Dataset records =>
══════

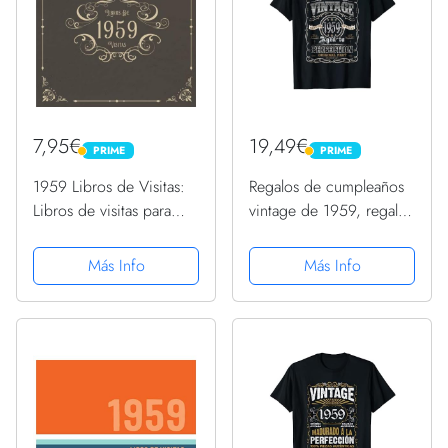
7,95€
19,49€
PRIME
PRIME
PRIME
PRIME
1959 Libros de Visitas:
Regalos de cumpleaños
Libros de visitas para
vintage de 1959, regalo
fiestas de cumpleaños
de cumpleaños de 64
de estilo vintage para
años Camiseta
Más Info
Más Info
que la familia y los
amigos inserten saludos
y mensajes | 100...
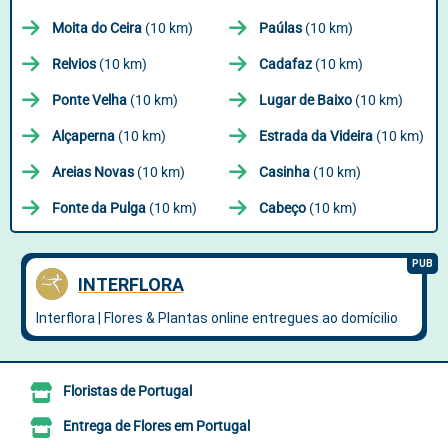
Moita do Ceira
(10 km)
Paúlas
(10 km)
Relvios
(10 km)
Cadafaz
(10 km)
Ponte Velha
(10 km)
Lugar de Baixo
(10 km)
Alçaperna
(10 km)
Estrada da Videira
(10 km)
Areias Novas
(10 km)
Casinha
(10 km)
Fonte da Pulga
(10 km)
Cabeço
(10 km)
Floristas de Portugal
Entrega de Flores em Portugal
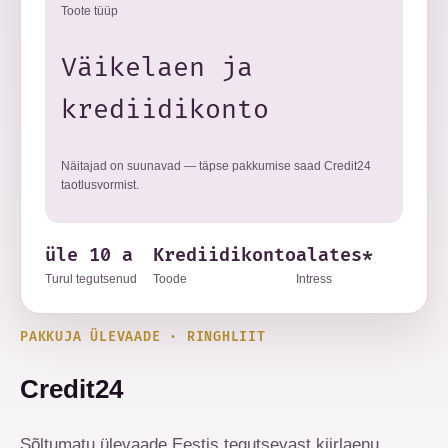
Toote tüüp
Väikelaen ja
krediidikonto
Näitajad on suunavad — täpse pakkumise saad Credit24
taotlusvormist.
üle 10 a
Krediidikonto
alates*
Turul tegutsenud
Toode
Intress
PAKKUJA ÜLEVAADE · RINGHLIIT
Credit24
Sõltumatu ülevaade Eestis tegutsevast kiirlaenu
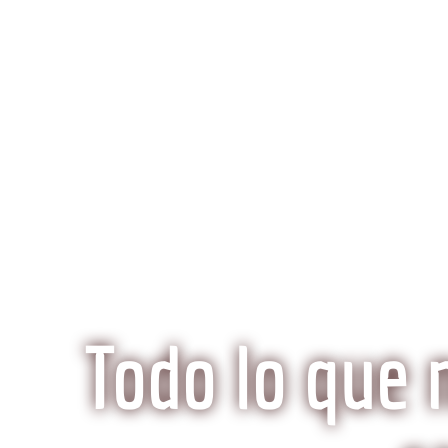
K
Inicio
Preguntas Frecuentes
¿Qué hace especi
Todo lo que 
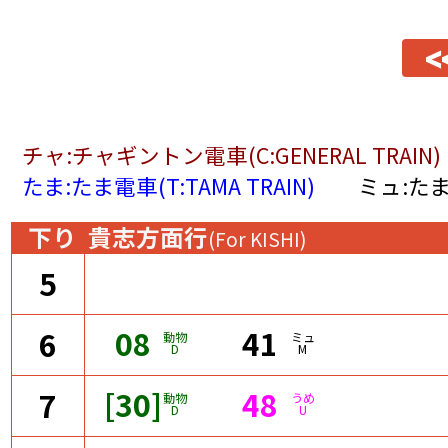
<
チャ:チャギントン電車(C:GENERAL TRAIN)
たま:たま電車(T:TAMA TRAIN)
ミュ:たま
下り
貴志方面行
(For KISHI)
5
08
41
6
動物
ミュ
D
M
[30]
48
7
動物
うめ
D
U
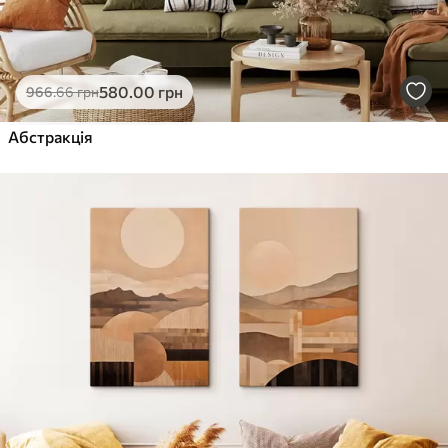
580
.00
грн
966
.66
грн
Абстракція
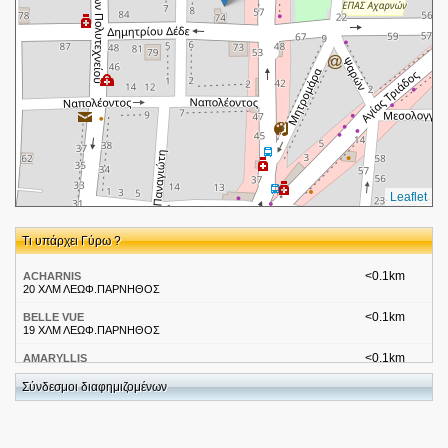
Leaflet
Τι υπάρχει Γύρω ?
<0.1km
ACHARNIS
20 ΧΛΜ ΛΕΩΦ.ΠΑΡΝΗΘΟΣ
<0.1km
BELLE VUE
19 ΧΛΜ ΛΕΩΦ.ΠΑΡΝΗΘΟΣ
<0.1km
AMARYLLIS
ΔΗΜΟΚΡΑΤΙΑΣ 161
Σύνδεσμοι διαφημιζομένων
<0.1km
PALLADION
Λ.ΔΗΜΟΚΡΑΤΙΑΣ & ΜΑΒΙΛΗ 12
<0.1km
EPAVLIS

══════

Action item =>
The answer should match the material exactly, with every picture removed.

Written response =>
7,95€
19,49€
PRIME
PRIME
PRIME
PRIME
1959 Libros de Visitas:
Regalos de cumpleaños
Libros de visitas para
vintage de 1959, regalo
fiestas de cumpleaños
de cumpleaños de 64
de estilo vintage para
años Camiseta
Más Info
Más Info
que la familia y los
amigos inserten saludos
y mensajes | 100...
Moita do Ceira
(10 km)
Paúlas
(10 km)
Relvios
(10 km)
Cadafaz
(10 km)
Ponte Velha
(10 km)
Lugar de Baixo
(10 km)
Alçaperna
(10 km)
Estrada da Videira
(10 km)
Areias Novas
(10 km)
Casinha
(10 km)
Fonte da Pulga
(10 km)
Cabeço
(10 km)
Floristas de Portugal
Entrega de Flores em Portugal
Toote tüüp
Väikelaen ja
krediidikonto
Näitajad on suunavad — täpse pakkumise saad Credit24
taotlusvormist.
üle 10 a
Krediidikonto
alates*
Turul tegutsenud
Toode
Intress
PAKKUJA ÜLEVAADE · RINGHLIIT
Credit24
Sõltumatu ülevaade Eestis tegutsevast kiirlaenu
K
Inicio
Preguntas Frecuentes
¿Qué hace especi
Todo lo que 
<
チャ:チャギントン電車(C:GENERAL TRAIN)
たま:たま電車(T:TAMA TRAIN)
ミュ:たま
下り
貴志方面行
(For KISHI)
5
08
41
6
動物
ミュ
D
M
[30]
48
7
動物
うめ
D
U
580
.00
грн
966
.66
грн
Абстракція
Leaflet
Τι υπάρχει Γύρω ?
<0.1km
ACHARNIS
20 ΧΛΜ ΛΕΩΦ.ΠΑΡΝΗΘΟΣ
<0.1km
BELLE VUE
19 ΧΛΜ ΛΕΩΦ.ΠΑΡΝΗΘΟΣ
<0.1km
AMARYLLIS
ΔΗΜΟΚΡΑΤΙΑΣ 161
Σύνδεσμοι διαφημιζομένων
<0.1km
PALLADION
Λ.ΔΗΜΟΚΡΑΤΙΑΣ & ΜΑΒΙΛΗ 12
<0.1km
EPAVLIS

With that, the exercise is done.